In future sections when we talk about frequency response of amplifiers and filters, we will sometimes consider numbers like "-20 dB/decade" or "-6 dB/octave".
A decade is a 10X increase in frequency, for example from 100 Hz to 1000 Hz. Saying "minus 20 dB per decade" might mean that the output signal at 1000 Hz is only $\frac {1} {10}$ as large in voltage amplitude as the signal at 100 Hz.
An octave is a 2X increase in frequency, just as it is in music. For example 100 Hz and 200 Hz are one octave apart. Saying "minus 6 dB per octave" might mean that the output signal at 200 Hz is only $\frac {1} {2}$ as large in voltage amplitude as the signal at 100 Hz.
It turns out that these two examples are actually referring to the same thing:
$$-20 \ \text{dB/decade} \approx -6 \ \text{dB/octave}$$
Let's prove it. How many octaves are in a decade?
$$k = \log_2 10 = \frac {\log 10} {\log 2} \approx 3.322$$
If we start at frequency $f$ and double it three times (i.e. go up three octaves), we'll end up with $2^3 \cdot f = 8 \cdot f$ -- almost enough to reach $10 \cdot f$, but not quite. If we double $f$ four times (i.e. go up four octaves), we'll end up with $2^4 \cdot f = 16 \cdot f$ -- more than a decade; we've gone too far. The real number of octaves necessary to complete a decade is between three and four, and is shown as $k$ above.
If our signal is reduced by -6 dB/octave, and we go up in frequency by 3.322 octaves, the total reduction is:
$$(-6 \frac {\text{dB}} {\text{octave}}) (3.322 \frac {\text{octaves}} {\text{decade}}) = -19.932 \frac {\text{dB}} {\text{decade}}$$
That -19.932 dB is really precisely -20dB when we account for the fact that -6 dB is only a rounded-off approximation for $20 \log_{10} 2 \approx 6.0206$.
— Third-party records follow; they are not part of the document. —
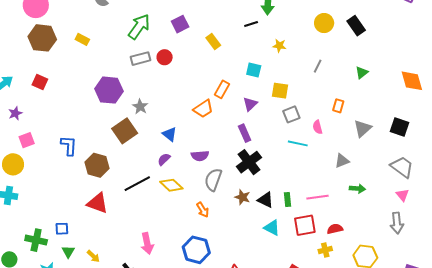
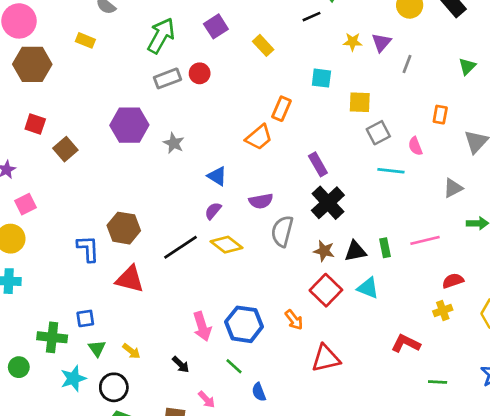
yellow rectangle: (82, 39) -> (85, 40), moved
purple triangle: (250, 104) -> (381, 42), moved
brown square: (125, 131) -> (65, 149), moved, size x0.7
blue L-shape: (69, 146) -> (88, 249), moved
black triangle: (266, 200) -> (355, 251), turned -30
orange arrow: (203, 210) -> (294, 320), moved
red square: (305, 225) -> (326, 290), moved, turned -30
blue hexagon: (196, 250) -> (244, 324), moved

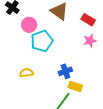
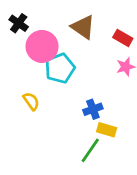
pink circle: (29, 25) -> (42, 46), size x1.5
yellow semicircle: (26, 73) -> (31, 101), moved, turned 64

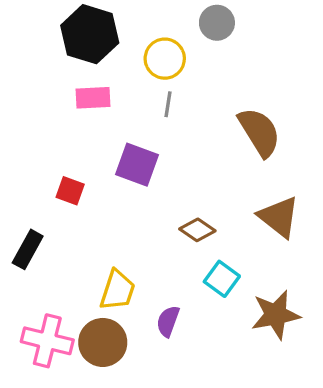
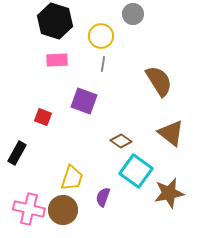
cyan square: (222, 279) -> (136, 171), size x1.5

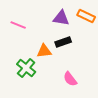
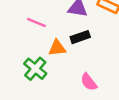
pink line: (18, 25) -> (36, 23), moved

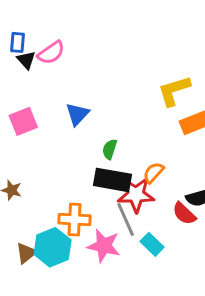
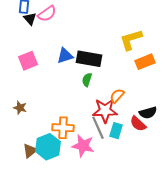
blue triangle: (77, 114) -> (65, 56), turned 30
black rectangle: (113, 180) -> (89, 59), moved
cyan rectangle: (152, 244) -> (116, 131), moved, turned 63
On a semi-log plot, the y-axis is plotted on a logarithmic scale while the x-axis remains linear. This turns functions that are exponentially changing (with any base) into straight lines. For example, consider the value of a savings account with initial value 1000 growing at 5% per year, with time $t$ in years. The value of the account is:
$$m(t) = 1000 \cdot 1.05^t$$
If we take the log,
$$ \begin{align} \log m(t) & = \log \big( 1000 \cdot 1.05^t \big) \\ \log m(t) & = \log 1000 + \log 1.05^t \\ \log m(t) & = \log 1000 + t \cdot \log 1.05 \\ \log m(t) & \approx 3 + 0.02119 \cdot t \end{align} $$
The logarithm has transformed an exponential (with base 1.05) into a straight line.
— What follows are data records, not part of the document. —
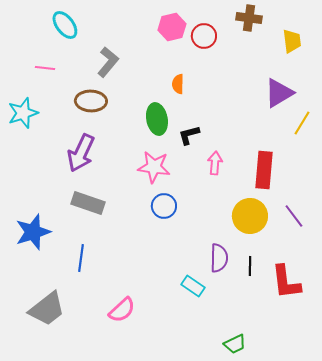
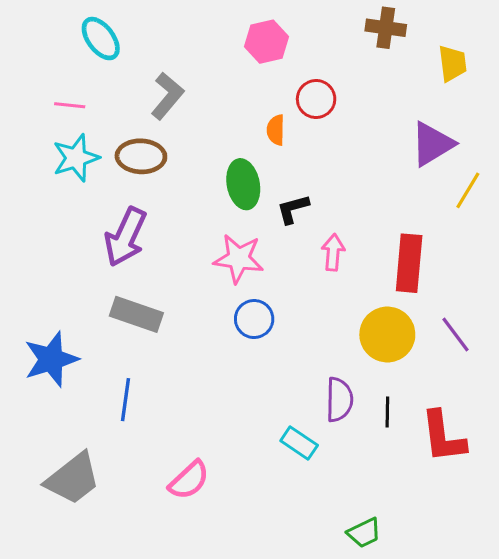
red circle: (204, 36) -> (316, 99), moved
cyan star: (23, 113) -> (76, 158), moved

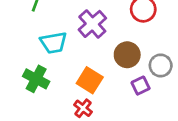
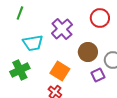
green cross: (36, 79) -> (20, 70), turned 36

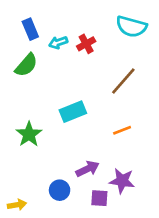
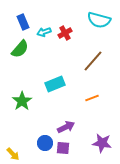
purple star: (122, 181) -> (102, 143), moved
purple square: (99, 198) -> (63, 148), moved
yellow arrow: (17, 205) -> (13, 154), turned 56

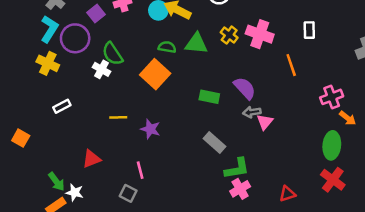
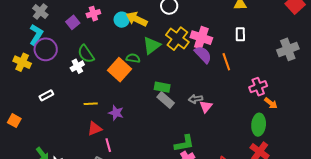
yellow cross: (229, 35) -> (177, 39), size x1.6
purple circle: (75, 38) -> (46, 49), moved
green triangle: (196, 44) -> (152, 45), turned -42
green semicircle: (167, 47) -> (133, 58), moved
yellow cross: (48, 63) -> (22, 62), moved
white cross: (102, 69) -> (77, 66), turned 32
purple semicircle: (245, 88) -> (203, 55), moved
gray rectangle: (214, 142) -> (166, 100), moved
red triangle: (91, 159) -> (95, 129), moved

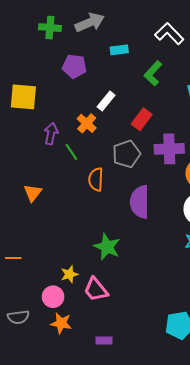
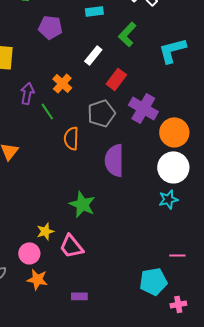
white rectangle: (106, 101) -> (93, 55), moved
purple cross: (169, 149) -> (143, 108), turned 32

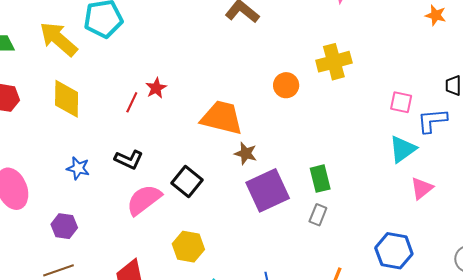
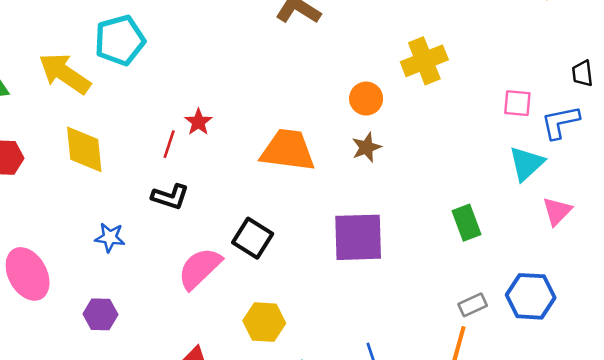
brown star: (246, 153) -> (366, 147), moved, turned -30
black L-shape: (129, 160) -> (170, 197), moved
green rectangle: (320, 179) -> (467, 223), moved
purple square: (268, 190) -> (358, 237), turned 30
gray rectangle: (318, 215) -> (473, 305), moved, turned 50

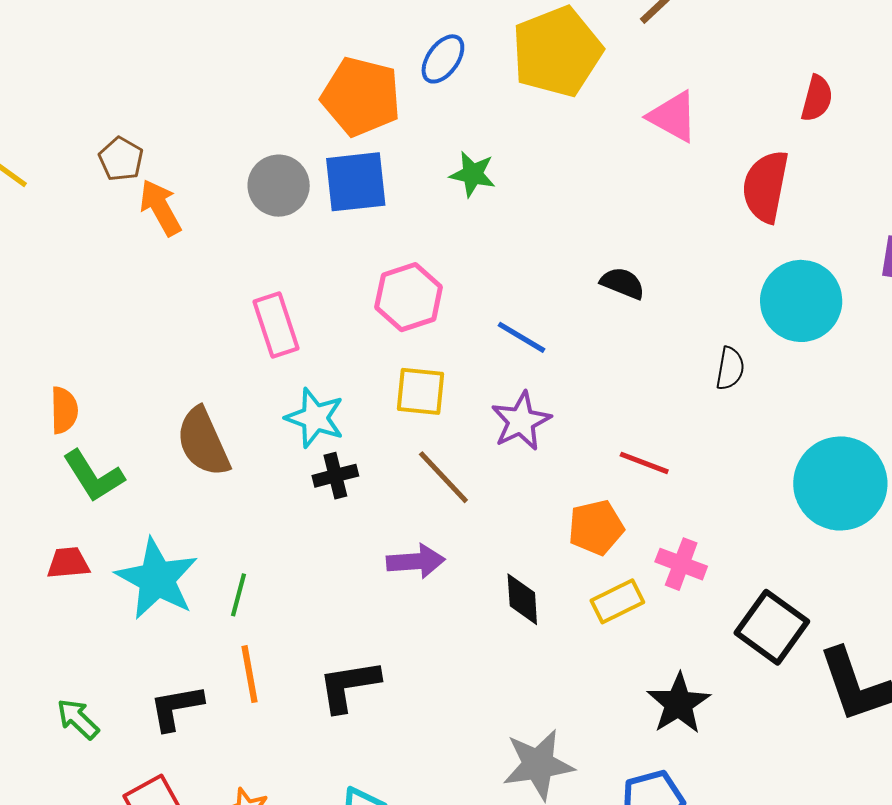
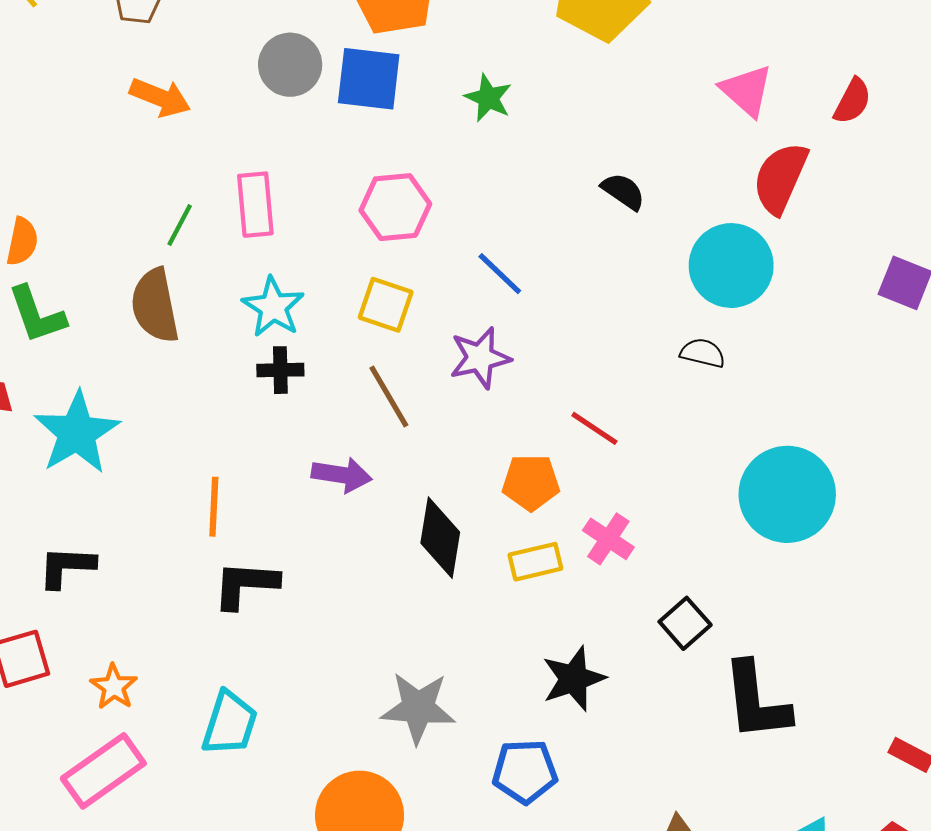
pink triangle: (673, 117) -> (747, 91), moved
orange arrow: (160, 208) -> (160, 97), moved, turned 128
black semicircle: (623, 283) -> (623, 191), moved
cyan circle: (801, 301) -> (731, 266), moved
black semicircle: (730, 368) -> (703, 353), turned -99
green line: (239, 595) -> (180, 225), moved
black diamond: (522, 599) -> (440, 538), size x1.4
black square: (772, 627) -> (685, 623), size x0.7
orange line: (250, 674) -> (214, 507), moved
For a similar example, plotting the value of a stock or mutual fund should be done on a semi-log plot. (It should also be plotted with dividends reinvested to show total returns, though this is a separate issue we can't address here.) Why logarithmic? Because if we plot with a linear scale, it looks like all the growth has happened in just the last few years. If we plot with a logarithmic scale, it reveals that in fact an investor at roughly any point has roughly doubled their investment value in about a decade. This reflects the idea that in general, in any given year, the company's profit (whether retained earnings or distributed as dividends) will be roughly a few percent of its current value.
To see for yourself, load this data, click "Max" to set the maximum timescale from 1970 onwards. The linear graph looks absolutely tiny for the first half of the dataset. Now, click "Edit Graph", click "Format", and check the box next to "Log Scale"; if the horizontal scale resets you may have to click "Max" again. Now, while it's not smooth or consistent or risk free, you'd see that in fact the general trend of growth (in a %/year growth sense) has been present for many decades.
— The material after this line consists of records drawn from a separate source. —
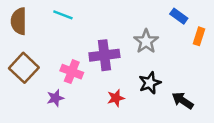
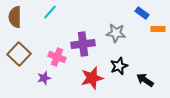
cyan line: (63, 15) -> (50, 12), turned -70
orange rectangle: (199, 36) -> (158, 29), turned 72
gray star: (146, 41) -> (116, 33), turned -30
red star: (116, 98) -> (92, 78), size x1.6

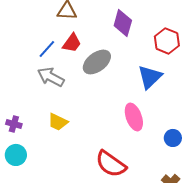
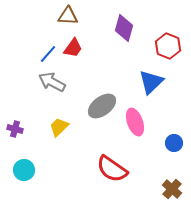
gray ellipse: (97, 62) -> (102, 106), moved
yellow trapezoid: (58, 122) -> (59, 127), turned 110
cyan circle: (16, 155) -> (24, 170), moved

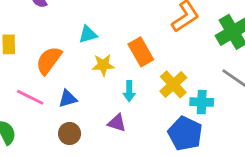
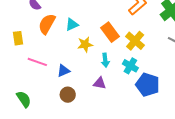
orange semicircle: (49, 60) -> (47, 24), moved
yellow cross: (173, 84) -> (135, 41), moved
pink line: (30, 97) -> (37, 62), moved
cyan cross: (202, 102) -> (130, 66), moved, turned 35

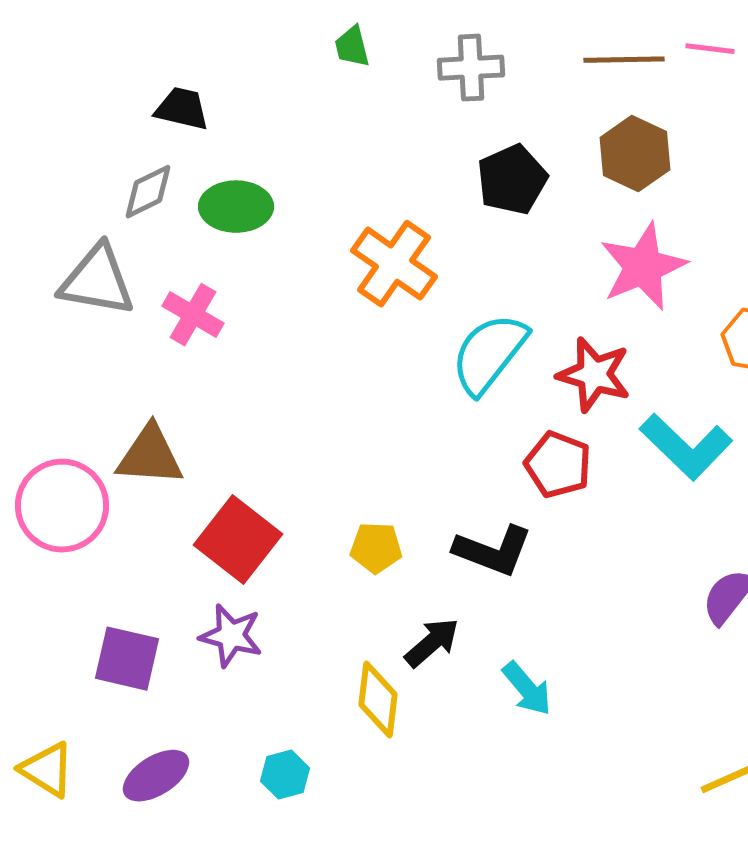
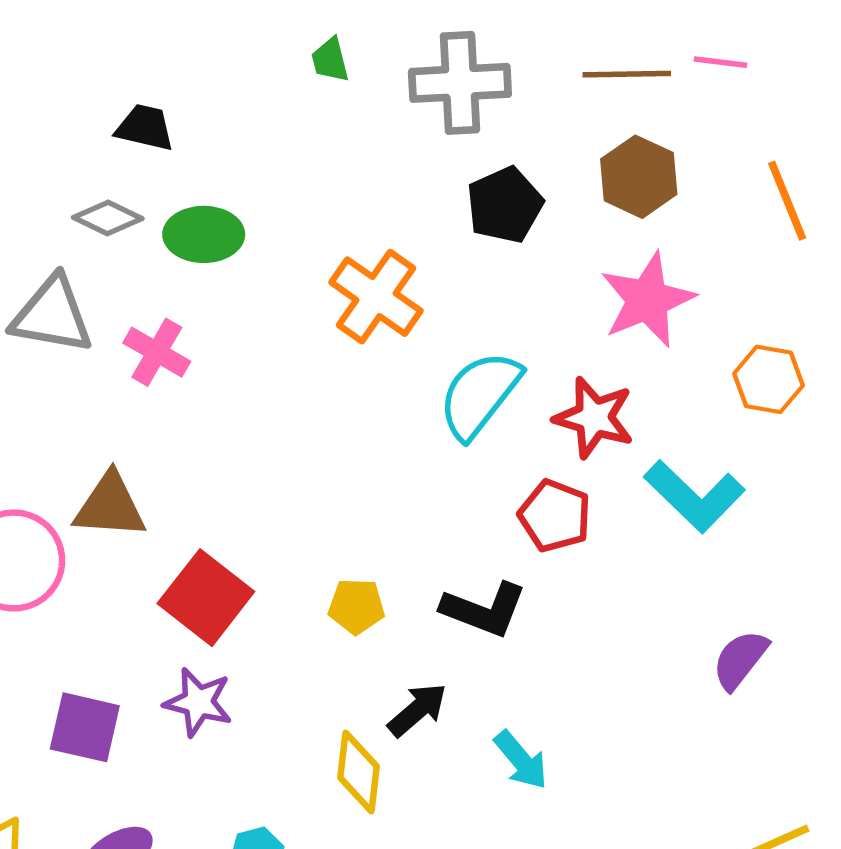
gray cross: (471, 68) -> (460, 83), size x1.4
gray diamond: (148, 192) -> (108, 218), turned 52

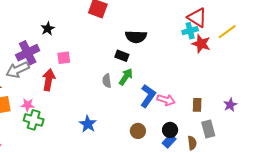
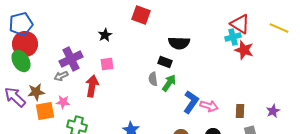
black star: (48, 29) -> (105, 35), moved
yellow line: (227, 32) -> (279, 28), moved, turned 60
gray arrow: (18, 70) -> (61, 76), size x0.6
gray semicircle: (107, 81) -> (153, 79), moved
pink star: (28, 105) -> (63, 102), moved

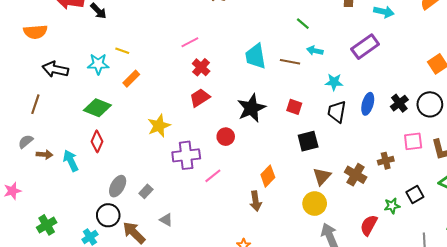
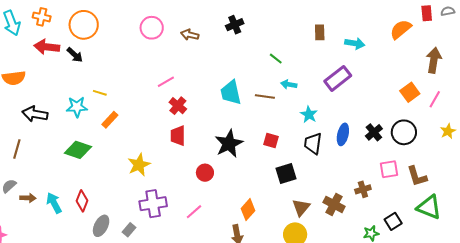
cyan star: (334, 82) -> (309, 114), turned 30
red trapezoid: (200, 98) -> (178, 136), turned -55
red diamond: (97, 141) -> (82, 201), moved
purple cross: (186, 155) -> (153, 204), moved

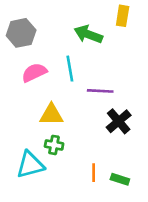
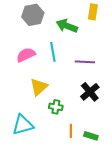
gray hexagon: (21, 33) -> (33, 15), moved
purple line: (100, 91) -> (85, 62), moved
yellow triangle: (51, 115) -> (39, 87), turned -42
green cross: (54, 145) -> (56, 107), moved

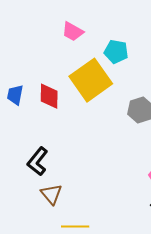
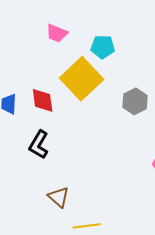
black L-shape: (38, 161) -> (39, 145), moved

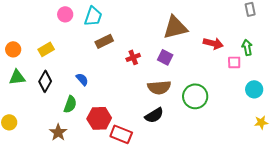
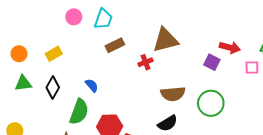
brown triangle: (175, 27) -> (165, 40), moved
purple square: (165, 57) -> (212, 62), moved
green semicircle: (70, 104) -> (79, 112), size x1.4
If plotting with a logarithmic scale on the y-axis is powerful, then plotting with a logarithmic scale on both the x-axis and y-axis is really powerful.
Consider our function $y(x) = \frac {1} {1+x}$ that we used for computing various approximations in the Algebraic Approximations section. Taking the log of both sides:
$$ \begin{align} y(x) & = \frac {1} {1+x} \\ \log y(x) & = \log \big( \frac {1} {1+x} \big) \\ \log y(x) & = - \log (1+x) \\ \end{align} $$
This alone doesn't look very easy to understand, but let's again apply various approximations in different limiting asymptotes for $x$:
$$ \begin{align} \log y(x) = - \log (1+x) & \approx - \log(1) = 0 & \text{for} \ |x| \ll 1 \\ \log y(x) = - \log (1+x) & \approx - \log(x) & \text{for} \ x \gg 1 \\ \end{align} $$
Now let's define $p = \log x$ and $q = \log y$. These represent the logarithmically-transformed $x$ and $y$ axes for plotting.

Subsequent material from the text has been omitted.